HGST has a long history of producing the largest and most reliable hard disk drives (HDDs) in the world. Couple those hard drives with the broad SanDisk-brand portfolio of flash storage technologies and you get a solution that enables Cassandra architects to achieve optimal Cassandra clusters. While modern multi-core servers allow parallel execution of multiple threads, Cassandra was not originally written to fully exploit them, which often leaves cores idling, waiting for data from storage. Ultimately, the low utilization causes server sprawl and wasteful spending of IT budgets.
Apache Cassandra™ database at scale can use both the cost-effective capacity of HGST-brand Ultrastar® helium hard drives and the density and performance capabilities of SanDisk®-brand solidstate drives (SSDs) to fully exploit flash and modern servers and to provide optimal performance and consolidation.
Cassandra is an open source NoSQL database written in Java and specifically optimized to be scalable, decentralized, fault tolerant, and, above all, performant. It is used at some of the web’s largest properties and throughout financial services and other industries as a repository of record with multiple petabytes of data under its control.
As a NoSQL database, Cassandra was built from the ground up for scale-out architectures. Instead of investing in a large, centralized database server with massive amounts of storage and memory capacity, architects can deploy more modestly configured servers to perform the same types of operations and guarantee the same levels of uptime and data reliability.
Scale-out provides a powerful method for increasing database performance and capacity.
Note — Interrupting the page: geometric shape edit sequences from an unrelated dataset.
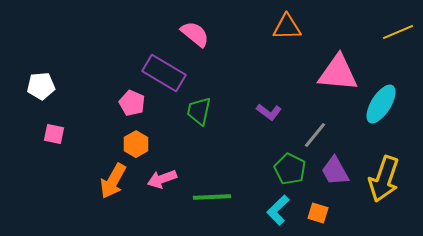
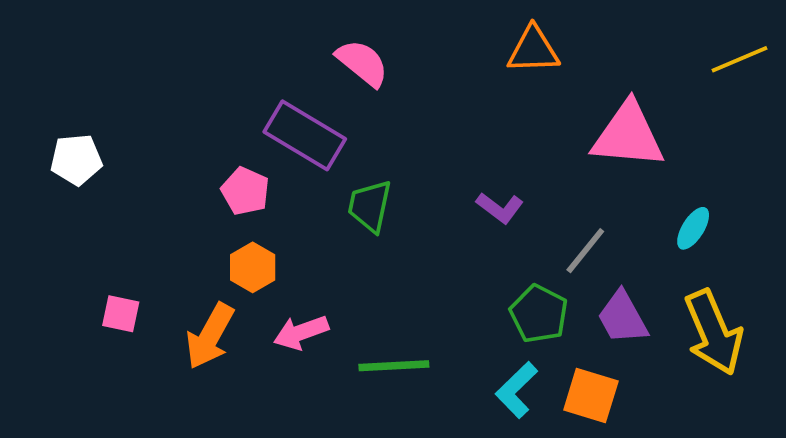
cyan ellipse: (381, 104) -> (693, 228), moved, size x0.6
pink square: (54, 134) -> (121, 314), moved
yellow arrow: (384, 179) -> (714, 332), turned -42
orange square: (318, 213) -> (591, 396), size x1.4

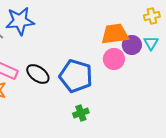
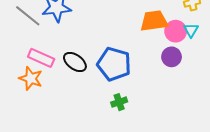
purple circle: (132, 45) -> (172, 57), moved
pink circle: (114, 59) -> (176, 31), moved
Need more compute power? Add servers to distribute the workload. Need additional storage capacity? Add servers and rebalance. Yet all of these server additions, if not properly managed and minimized, can lead to a classic case of server sprawl with massive operational expenses from large and underutilized server farms.
As described above, there are basically two reasons to add servers to a cluster: to expand capacity or to increase performance. Let’s examine how HGST helium hard drives can help minimize the need for additional servers for petabyte-scale capacities.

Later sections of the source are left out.